The 1968 New Hampshire Democratic presidential primary was held on March 12, 1968, in New Hampshire as one of the Democratic Party's statewide nomination contests ahead of the 1968 United States presidential election. Although President Lyndon B. Johnson defeated Senator Eugene McCarthy in the non-binding presidential preference primary with 49% of the vote, McCarthy's superior organization allowed him to win twenty of the state's twenty-four pledged delegates; Johnson's poor performance in New Hampshire precipitated his decision not to run for re-election, which he announced on March 31.

== Background ==
As opposition to President Johnson's handling of the Vietnam War grew in 1967, antiwar Democrats led by Allard Lowenstein and Curtis Gans formed the Dump Johnson movement, which sought to challenge the President's re-election. Their first choice was Robert Kennedy, who had sufficiently established himself as a critic of the war and an effective popular campaigner. He declined, as did a series of lesser-known candidates, including Senator George McGovern. Lowenstein finally found a candidate in October 1967, when Minnesota Senator Eugene McCarthy agreed to challenge the President. At first, McCarthy merely expressed his interest, telling Lowenstein, "Somebody has to raise the flag." On November 30, 1967, McCarthy publicly announced his campaign for the nomination.

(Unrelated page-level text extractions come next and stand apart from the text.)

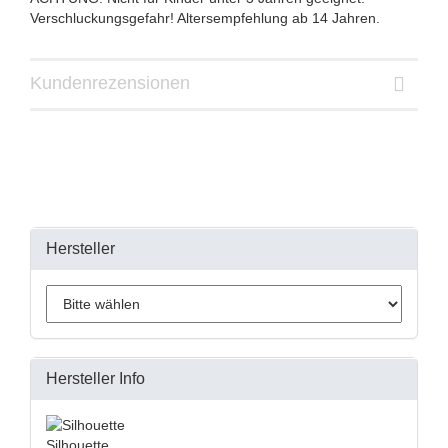
Verschluckungsgefahr! Altersempfehlung ab 14 Jahren.
Kundenrezensionen
Hersteller
Hersteller Info
Silhouette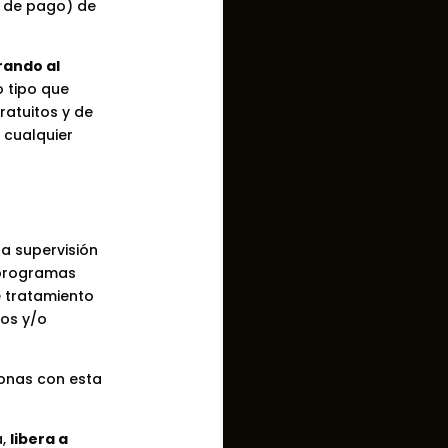
y de pago) de
brando al
o tipo que
ratuitos y de
 cualquier
la supervisión
 programas
 tratamiento
tos y/o
sonas con esta
a,
libera a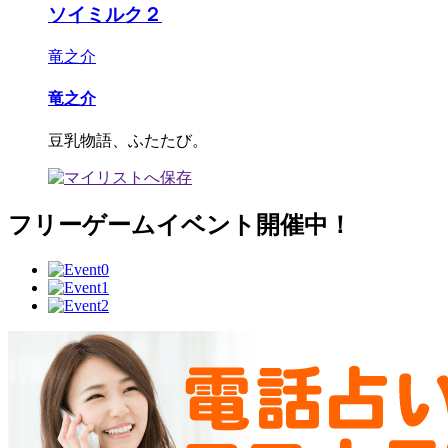
ソイミルク２
竜之介
竜之介
豆乳物語、ふたたび。
フリーゲームイベント開催中！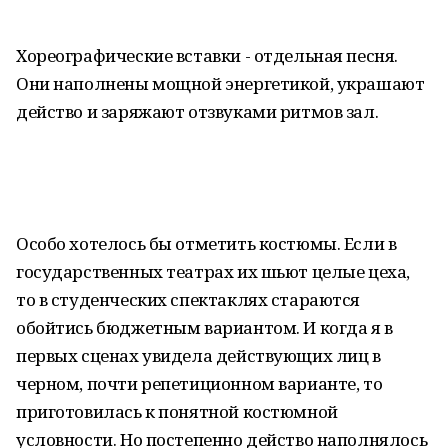
Хореографические вставки - отдельная песня.
Они наполнены мощной энергетикой, украшают
действо и заряжают отзвуками ритмов зал.
Особо хотелось бы отметить костюмы. Если в
государственных театрах их шьют целые цеха,
то в студенческих спектаклях стараются
обойтись бюджетным вариантом. И когда я в
первых сценах увидела действующих лиц в
черном, почти репетиционном варианте, то
приготовилась к понятной костюмной
условности. Но постепенно действо наполнялось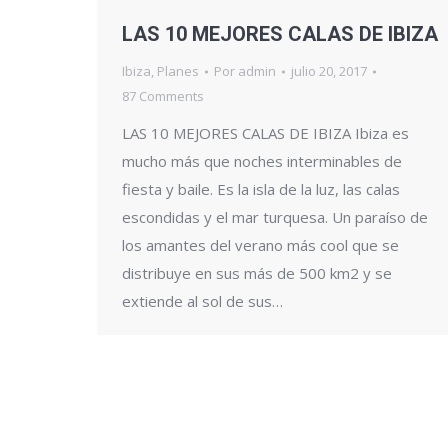
LAS 10 MEJORES CALAS DE IBIZA
Ibiza
,
Planes
Por
admin
julio 20, 2017
87 Comments
LAS 10 MEJORES CALAS DE IBIZA Ibiza es
mucho más que noches interminables de
fiesta y baile. Es la isla de la luz, las calas
escondidas y el mar turquesa. Un paraíso de
los amantes del verano más cool que se
distribuye en sus más de 500 km2 y se
extiende al sol de sus…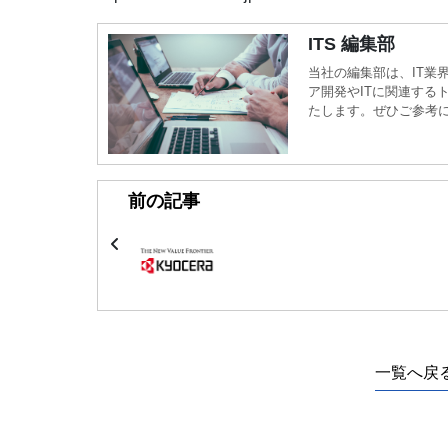
ITS 編集部
当社の編集部は、IT業
ア開発やITに関連する
たします。ぜひご参考
前の記事
一覧へ戻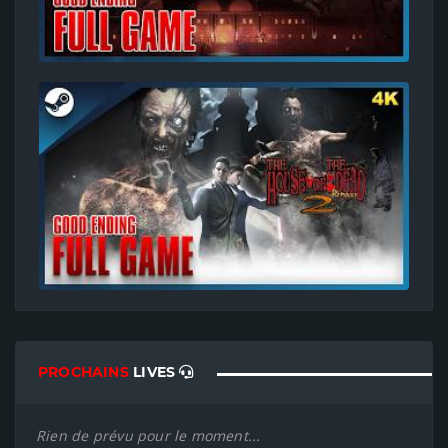
PROCHAINS
LIVES
Rien de prévu pour le moment...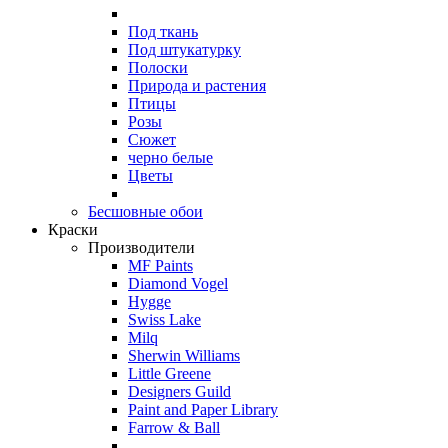
Под ткань
Под штукатурку
Полоски
Природа и растения
Птицы
Розы
Сюжет
черно белые
Цветы
Бесшовные обои
Краски
Производители
MF Paints
Diamond Vogel
Hygge
Swiss Lake
Milq
Sherwin Williams
Little Greene
Designers Guild
Paint and Paper Library
Farrow & Ball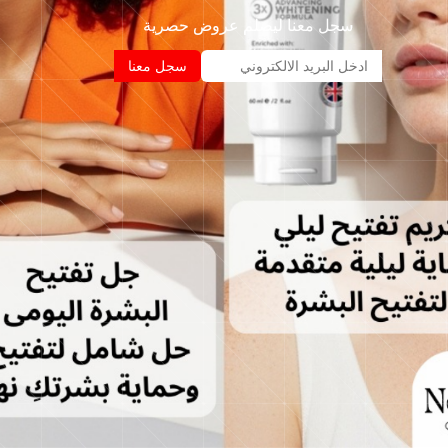
سجل معنا ليصلم عروض حصرية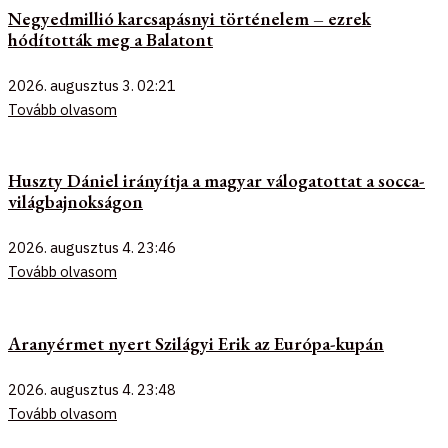
Negyedmillió karcsapásnyi történelem – ezrek
hódították meg a Balatont
2026. augusztus 3.
02:21
Tovább olvasom
Huszty Dániel irányítja a magyar válogatottat a socca-
világbajnokságon
2026. augusztus 4.
23:46
Tovább olvasom
Aranyérmet nyert Szilágyi Erik az Európa-kupán
2026. augusztus 4.
23:48
Tovább olvasom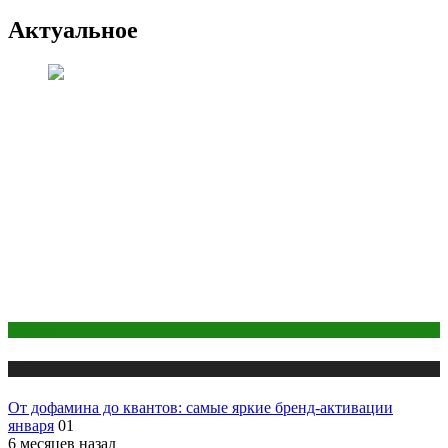
Актуальное
Креатив
Публикации
От дофамина до квантов: самые яркие бренд-активации
января
01
6 месяцев назад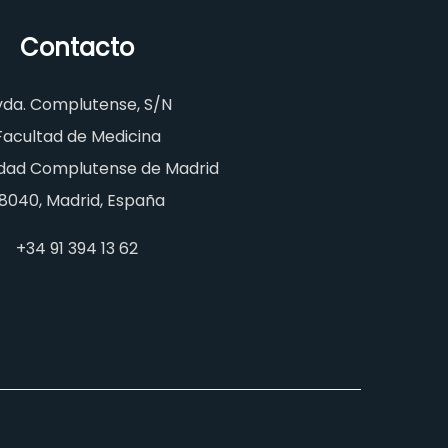
Contacto
vda. Complutense, S/N
Facultad de Medicina
idad Complutense de Madrid
8040, Madrid, España
+34 91 394 13 62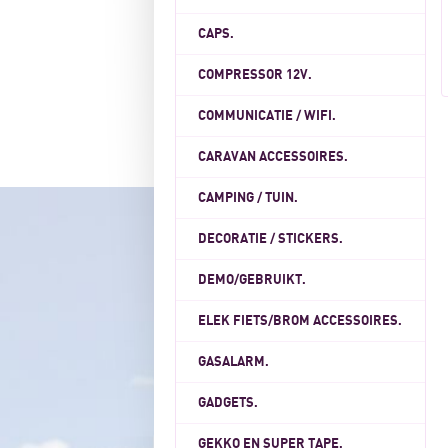
CAPS.
COMPRESSOR 12V.
COMMUNICATIE / WIFI.
CARAVAN ACCESSOIRES.
CAMPING / TUIN.
DECORATIE / STICKERS.
DEMO/GEBRUIKT.
ELEK FIETS/BROM ACCESSOIRES.
GASALARM.
GADGETS.
GEKKO EN SUPER TAPE.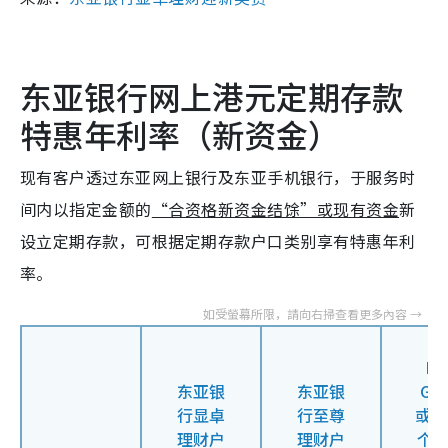
东亚银行网上港元定期存款
特惠年利率（新资金）
现有客户透过东亚网上银行及东亚手机银行，于服务时
间内以指定金额的
“合资格新资金结馀”或现有资金
新
设立定期存款，可根据定期存款户口类别享有特惠年利
率。
BE
东亚银
东亚银
GO
行显卓
行至尊
或 
理财户
理财户
个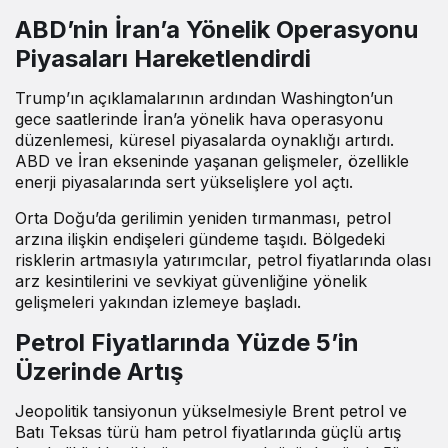
ABD’nin İran’a Yönelik Operasyonu
Piyasaları Hareketlendirdi
Trump’ın açıklamalarının ardından Washington’un
gece saatlerinde İran’a yönelik hava operasyonu
düzenlemesi, küresel piyasalarda oynaklığı artırdı.
ABD ve İran ekseninde yaşanan gelişmeler, özellikle
enerji piyasalarında sert yükselişlere yol açtı.
Orta Doğu’da gerilimin yeniden tırmanması, petrol
arzına ilişkin endişeleri gündeme taşıdı. Bölgedeki
risklerin artmasıyla yatırımcılar, petrol fiyatlarında olası
arz kesintilerini ve sevkiyat güvenliğine yönelik
gelişmeleri yakından izlemeye başladı.
Petrol Fiyatlarında Yüzde 5’in
Üzerinde Artış
Jeopolitik tansiyonun yükselmesiyle Brent petrol ve
Batı Teksas türü ham petrol fiyatlarında güçlü artış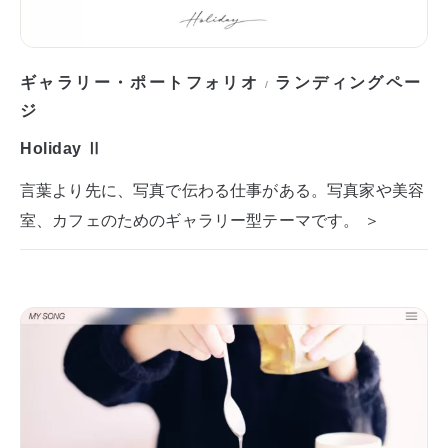
ギャラリー・ポートフォリオ
ランディングペー
/
ジ
Holiday Ⅱ
言葉より先に、写真で伝わる仕事がある。写真家や美容
室、カフェのためのギャラリー型テーマです。 ＞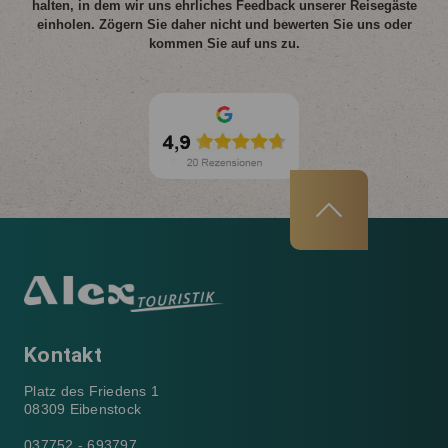
halten, in dem wir uns ehrliches Feedback unserer Reisegäste
einholen. Zögern Sie daher nicht und bewerten Sie uns oder
kommen Sie auf uns zu.
Kontakt
Platz des Friedens 1
08309 Eibenstock
037752 - 693797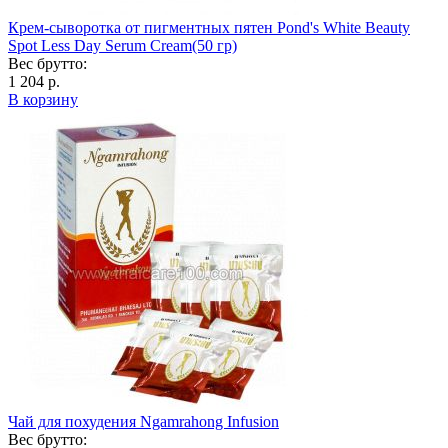
Крем-сыворотка от пигментных пятен Pond's White Beauty
Spot Less Day Serum Cream(50 гр)
Вес брутто:
1 204 р.
В корзину
Чай для похудения Ngamrahong Infusion
Вес брутто: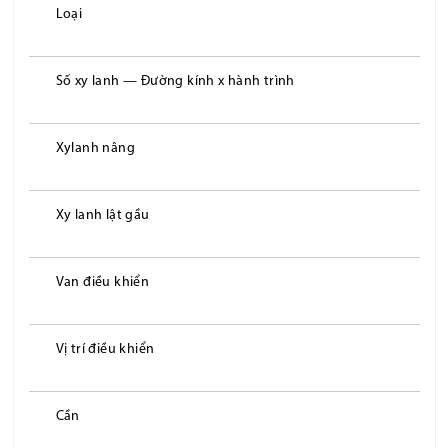
Loại
Số xy lanh — Đường kính x hành trình
Xylanh nâng
Xy lanh lật gầu
Van điều khiển
Vị trí điều khiển
Cần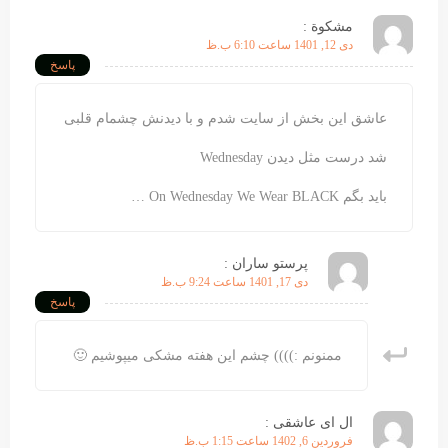
مشکوة :
دی 12, 1401 ساعت 6:10 ب.ظ
پاسخ
عاشق این بخش از سایت شدم و با دیدنش چشمام قلبی
شد درست مثل دیدن Wednesday
باید بگم On Wednesday We Wear BLACK …
پرستو ساران :
دی 17, 1401 ساعت 9:24 ب.ظ
پاسخ
ممنونم :)))) چشم این هفته مشکی میپوشیم 🙂
ال ای عاشقی :
فروردین 6, 1402 ساعت 1:15 ب.ظ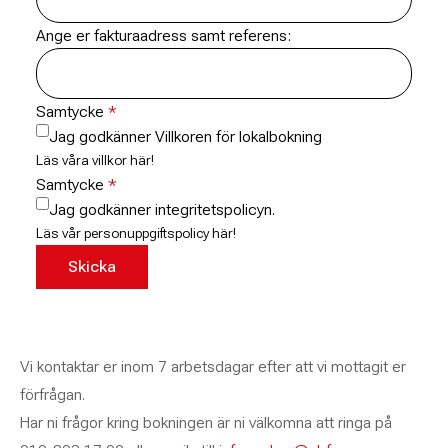
Ange er fakturaadress samt referens:
Samtycke
Jag godkänner Villkoren för lokalbokning
Läs våra villkor här!
Samtycke
Jag godkänner integritetspolicyn.
Läs vår personuppgiftspolicy här!
Vi kontaktar er inom 7 arbetsdagar efter att vi mottagit er
förfrågan.
Har ni frågor kring bokningen är ni välkomna att ringa på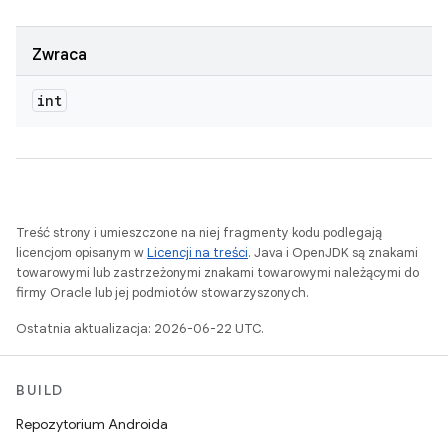
Zwraca
int
Treść strony i umieszczone na niej fragmenty kodu podlegają
licencjom opisanym w
Licencji na treści
. Java i OpenJDK są znakami
towarowymi lub zastrzeżonymi znakami towarowymi należącymi do
firmy Oracle lub jej podmiotów stowarzyszonych.
Ostatnia aktualizacja: 2026-06-22 UTC.
BUILD
Repozytorium Androida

Kennedy continued to demur, despite pressure from his aides to enter the race and worry that antiwar allies, like George McGovern, would begin to make commitments to McCarthy. On January 30, he again indicated to the press that he had no plans to campaign against Johnson.

In early February 1968, after the Tet Offensive in Vietnam, Kennedy received an anguished letter from writer Pete Hamill, noting that poor people in the Watts area of Los Angeles had hung pictures of Kennedy's brother, President John F. Kennedy, in their homes. Hamill's letter reminded Robert Kennedy that he had an "obligation of staying true to whatever it was that put those pictures on those walls." There were other factors that influenced Kennedy's decision to enter the presidential primary race. On February 29, 1968, the Kerner Commission issued a report on the racial unrest that had affected American cities during the previous summer. The Kerner Commission blamed "white racism" for the violence, but its findings were largely dismissed by the Johnson administration.

On March 10, Kennedy told his aide, Peter Edelman, that he had decided to run and had to "figure out how to get McCarthy out of it." However, Kennedy hesitated to enter the race with McCarthy still in and agreed to McCarthy's request to delay an announcement of his intentions until after the New Hampshire primary.

== Campaign ==

Running as an antiwar candidate, McCarthy hoped to pressure the Democrats into publicly opposing the Vietnam War. Trailing badly in national polls and with little chance to influence delegate selection absent primary wins, McCarthy decided to pour most of his resources into New Hampshire. He was boosted by thousands of young college students who volunteered throughout the state, who shaved their beards and cut their hair to "Get Clean for Gene."

== Results ==
This primary election was a nonbinding vote and described as being a "presidential preference poll".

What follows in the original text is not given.